Zero scores on most dimensions. beauty_direct, beauty_cumulative, health_short_term, energy, focus, sleep, mood all zero — FH is silent until events, and being diagnosed-and-treated does not change daily felt experience. Longevity (5) carries the entry. Honest zeros earn the high longevity score its legibility.

USPSTF vs AAP/NLA disagreement on universal pediatric screening. Surfaced briefly in the protocol section and in the research dossier credibility range. Not surfaced in the article body as a debate because it does not change the reader's decision (everyone agrees screening is the right action when family history or LDL flags are present; the disagreement is about whether to also screen children with no flags). Editor judgement: highlighting the controversy would dilute the screening message.

Out-of-scope topics flagged for future entries:

• Lp(a) — inherited cardiovascular risk factor; warrants its own screening entry with similar cascade logic.
• ApoB measurement as a refinement on LDL-C for general cardiovascular risk.
• Polygenic hypercholesterolemia — more common than monogenic FH in adults, distinct management.
• Statin pharmacology and adherence in the general (non-FH) population.
• Lipoprotein apheresis as a standalone procedure for HoFH and severe refractory cases.
• Universal pediatric lipid screening as a public-health policy entry — the USPSTF/NLA debate is its own topic.

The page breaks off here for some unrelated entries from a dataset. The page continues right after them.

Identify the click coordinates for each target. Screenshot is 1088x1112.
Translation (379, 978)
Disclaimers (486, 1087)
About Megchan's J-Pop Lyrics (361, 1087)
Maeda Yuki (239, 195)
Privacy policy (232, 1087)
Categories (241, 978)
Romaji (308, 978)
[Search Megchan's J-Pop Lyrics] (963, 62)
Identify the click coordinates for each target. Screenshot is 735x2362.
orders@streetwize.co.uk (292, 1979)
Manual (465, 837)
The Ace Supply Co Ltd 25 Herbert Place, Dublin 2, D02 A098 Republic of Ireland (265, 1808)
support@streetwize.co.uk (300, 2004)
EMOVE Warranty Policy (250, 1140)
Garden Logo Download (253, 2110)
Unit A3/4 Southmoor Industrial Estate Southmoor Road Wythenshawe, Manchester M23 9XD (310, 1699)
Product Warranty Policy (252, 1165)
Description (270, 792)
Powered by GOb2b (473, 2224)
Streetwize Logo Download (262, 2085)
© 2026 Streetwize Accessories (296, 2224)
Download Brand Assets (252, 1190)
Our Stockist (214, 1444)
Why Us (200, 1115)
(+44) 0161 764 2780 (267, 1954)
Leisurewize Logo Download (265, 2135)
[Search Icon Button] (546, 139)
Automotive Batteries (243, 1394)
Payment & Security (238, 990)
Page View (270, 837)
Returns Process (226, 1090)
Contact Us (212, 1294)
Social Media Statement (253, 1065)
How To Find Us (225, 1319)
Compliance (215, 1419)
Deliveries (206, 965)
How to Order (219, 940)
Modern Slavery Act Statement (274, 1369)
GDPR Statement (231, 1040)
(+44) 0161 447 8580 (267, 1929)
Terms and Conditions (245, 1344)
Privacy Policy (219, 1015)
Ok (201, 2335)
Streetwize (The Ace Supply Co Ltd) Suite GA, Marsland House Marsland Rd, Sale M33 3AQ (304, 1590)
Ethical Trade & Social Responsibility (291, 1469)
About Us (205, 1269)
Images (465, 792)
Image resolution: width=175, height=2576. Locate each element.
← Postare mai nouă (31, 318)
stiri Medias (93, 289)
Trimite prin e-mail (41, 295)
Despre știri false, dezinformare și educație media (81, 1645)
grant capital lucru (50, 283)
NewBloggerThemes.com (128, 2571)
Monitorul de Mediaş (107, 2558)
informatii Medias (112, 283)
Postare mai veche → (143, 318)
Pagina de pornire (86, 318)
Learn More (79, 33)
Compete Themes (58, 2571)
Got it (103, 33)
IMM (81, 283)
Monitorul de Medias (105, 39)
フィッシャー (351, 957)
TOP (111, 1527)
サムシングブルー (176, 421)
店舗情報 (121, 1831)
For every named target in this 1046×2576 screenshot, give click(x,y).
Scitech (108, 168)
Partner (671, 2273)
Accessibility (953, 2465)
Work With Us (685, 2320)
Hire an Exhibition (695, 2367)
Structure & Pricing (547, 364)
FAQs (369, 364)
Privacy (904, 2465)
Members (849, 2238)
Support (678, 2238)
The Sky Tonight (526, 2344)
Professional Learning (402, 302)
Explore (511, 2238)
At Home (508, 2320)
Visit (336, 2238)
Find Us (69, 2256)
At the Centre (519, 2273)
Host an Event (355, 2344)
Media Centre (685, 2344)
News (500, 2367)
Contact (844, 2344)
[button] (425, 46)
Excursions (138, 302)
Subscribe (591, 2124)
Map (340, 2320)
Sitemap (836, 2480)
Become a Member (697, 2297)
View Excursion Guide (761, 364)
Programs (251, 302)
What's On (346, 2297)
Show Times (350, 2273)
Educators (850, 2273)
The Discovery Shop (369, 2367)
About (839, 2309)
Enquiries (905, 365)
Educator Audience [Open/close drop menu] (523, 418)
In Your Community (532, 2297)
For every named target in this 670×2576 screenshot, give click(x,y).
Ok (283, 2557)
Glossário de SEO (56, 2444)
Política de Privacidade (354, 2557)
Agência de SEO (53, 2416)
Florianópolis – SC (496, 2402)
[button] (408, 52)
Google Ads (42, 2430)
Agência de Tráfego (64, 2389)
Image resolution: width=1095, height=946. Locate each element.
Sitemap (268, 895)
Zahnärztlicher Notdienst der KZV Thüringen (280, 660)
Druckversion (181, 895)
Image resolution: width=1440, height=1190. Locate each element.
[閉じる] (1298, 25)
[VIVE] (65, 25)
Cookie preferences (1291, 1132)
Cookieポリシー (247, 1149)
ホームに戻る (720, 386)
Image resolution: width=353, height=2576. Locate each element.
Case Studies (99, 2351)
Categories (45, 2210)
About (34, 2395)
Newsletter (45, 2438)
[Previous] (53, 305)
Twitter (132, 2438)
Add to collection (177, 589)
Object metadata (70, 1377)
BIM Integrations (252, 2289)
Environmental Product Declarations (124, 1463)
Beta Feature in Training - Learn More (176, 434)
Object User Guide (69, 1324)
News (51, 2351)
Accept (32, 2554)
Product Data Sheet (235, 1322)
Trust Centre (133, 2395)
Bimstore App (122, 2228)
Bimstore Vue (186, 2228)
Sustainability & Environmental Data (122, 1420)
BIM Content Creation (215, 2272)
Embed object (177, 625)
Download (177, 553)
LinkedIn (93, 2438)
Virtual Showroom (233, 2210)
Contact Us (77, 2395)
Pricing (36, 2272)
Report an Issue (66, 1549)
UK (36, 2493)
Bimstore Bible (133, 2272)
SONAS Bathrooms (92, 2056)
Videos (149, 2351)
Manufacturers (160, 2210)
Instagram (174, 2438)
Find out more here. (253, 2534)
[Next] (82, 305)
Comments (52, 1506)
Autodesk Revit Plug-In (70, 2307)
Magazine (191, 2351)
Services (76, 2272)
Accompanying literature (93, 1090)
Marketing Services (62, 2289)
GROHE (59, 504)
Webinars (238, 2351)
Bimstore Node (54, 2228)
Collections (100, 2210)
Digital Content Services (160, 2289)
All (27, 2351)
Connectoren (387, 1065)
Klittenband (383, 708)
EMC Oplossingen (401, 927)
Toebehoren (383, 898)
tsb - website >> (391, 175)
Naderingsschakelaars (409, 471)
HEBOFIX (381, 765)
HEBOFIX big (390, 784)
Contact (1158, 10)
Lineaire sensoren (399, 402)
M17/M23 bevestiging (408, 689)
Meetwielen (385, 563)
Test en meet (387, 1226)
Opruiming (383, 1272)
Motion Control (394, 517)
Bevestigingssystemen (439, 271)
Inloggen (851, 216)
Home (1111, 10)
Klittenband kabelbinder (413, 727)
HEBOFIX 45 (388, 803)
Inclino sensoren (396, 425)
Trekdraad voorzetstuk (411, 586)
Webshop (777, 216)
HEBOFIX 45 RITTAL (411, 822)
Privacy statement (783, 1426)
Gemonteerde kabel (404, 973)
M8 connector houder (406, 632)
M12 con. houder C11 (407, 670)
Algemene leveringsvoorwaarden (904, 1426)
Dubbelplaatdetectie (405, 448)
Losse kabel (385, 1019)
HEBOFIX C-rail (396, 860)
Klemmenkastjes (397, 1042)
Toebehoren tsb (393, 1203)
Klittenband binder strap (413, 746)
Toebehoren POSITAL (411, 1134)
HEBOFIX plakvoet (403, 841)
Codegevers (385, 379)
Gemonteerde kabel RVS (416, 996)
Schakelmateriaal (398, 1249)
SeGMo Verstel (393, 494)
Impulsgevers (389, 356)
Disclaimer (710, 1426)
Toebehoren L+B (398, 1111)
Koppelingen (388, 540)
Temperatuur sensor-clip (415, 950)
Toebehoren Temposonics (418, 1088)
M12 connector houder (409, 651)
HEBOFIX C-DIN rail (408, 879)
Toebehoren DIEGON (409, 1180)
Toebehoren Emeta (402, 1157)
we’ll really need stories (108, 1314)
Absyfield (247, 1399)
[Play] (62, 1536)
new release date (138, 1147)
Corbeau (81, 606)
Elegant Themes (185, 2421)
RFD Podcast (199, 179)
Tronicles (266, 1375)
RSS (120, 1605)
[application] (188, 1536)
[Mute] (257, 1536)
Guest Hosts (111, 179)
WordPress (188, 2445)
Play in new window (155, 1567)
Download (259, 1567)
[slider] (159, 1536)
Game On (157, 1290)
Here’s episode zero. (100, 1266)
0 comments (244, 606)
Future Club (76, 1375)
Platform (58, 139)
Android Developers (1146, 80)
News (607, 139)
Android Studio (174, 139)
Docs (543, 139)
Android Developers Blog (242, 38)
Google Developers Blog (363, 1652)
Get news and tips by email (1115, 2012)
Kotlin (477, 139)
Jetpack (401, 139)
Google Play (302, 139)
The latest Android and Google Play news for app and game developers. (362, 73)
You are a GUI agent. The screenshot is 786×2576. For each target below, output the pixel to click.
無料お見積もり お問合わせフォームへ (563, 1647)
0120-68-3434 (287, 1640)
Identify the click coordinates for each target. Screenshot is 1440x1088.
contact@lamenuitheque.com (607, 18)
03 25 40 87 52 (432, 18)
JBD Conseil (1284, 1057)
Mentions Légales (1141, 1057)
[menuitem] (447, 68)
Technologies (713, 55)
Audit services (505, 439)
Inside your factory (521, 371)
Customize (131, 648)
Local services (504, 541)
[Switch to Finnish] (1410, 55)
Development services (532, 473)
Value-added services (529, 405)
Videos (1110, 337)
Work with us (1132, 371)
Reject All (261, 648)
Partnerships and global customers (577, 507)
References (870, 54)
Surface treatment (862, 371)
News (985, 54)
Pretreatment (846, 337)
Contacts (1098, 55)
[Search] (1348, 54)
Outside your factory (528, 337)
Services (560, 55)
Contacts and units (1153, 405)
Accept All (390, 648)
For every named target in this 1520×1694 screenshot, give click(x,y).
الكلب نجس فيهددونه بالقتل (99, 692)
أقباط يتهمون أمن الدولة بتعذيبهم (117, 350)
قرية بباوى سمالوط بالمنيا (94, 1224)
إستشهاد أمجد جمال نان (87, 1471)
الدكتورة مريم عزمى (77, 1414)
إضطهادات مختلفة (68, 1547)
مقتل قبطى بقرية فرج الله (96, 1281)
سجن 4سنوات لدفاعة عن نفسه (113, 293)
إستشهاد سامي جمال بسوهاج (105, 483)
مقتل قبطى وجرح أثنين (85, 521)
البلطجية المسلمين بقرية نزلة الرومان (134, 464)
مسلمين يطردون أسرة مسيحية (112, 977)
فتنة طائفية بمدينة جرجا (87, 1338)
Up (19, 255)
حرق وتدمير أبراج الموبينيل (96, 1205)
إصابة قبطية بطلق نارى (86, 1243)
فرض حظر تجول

Contraindications. Pregnancy and breastfeeding flagged because statin therapy — the universal first-line treatment — is paused in both states. The diagnosis itself is not contraindicated in these life stages, but a reader looking at the rank card needs to see that the action's downstream treatment has a pregnancy-related pause.

Founder populations. Mentioned in research dossier (French Canadians, Lebanese Christians, Afrikaners, Ashkenazi Jews) but not surfaced in the article — it would add length without changing the reader's action, since the family-history flag already captures the relevant population signal for any individual reader.

Cite chosen vs. cite considered. Used Sabatine 2017 (FOURIER) for PCSK9i outcomes rather than the FH-specific RUTHERFORD-2 because FOURIER carries the hard endpoint data; the FH-specific lipid-lowering effect is referenced separately. Used Luirink 2019 as the headline statin-in-FH-children paper; Luirink 2023 (Lancet 48-country prevalence) is cited for the equity / global-detection gap.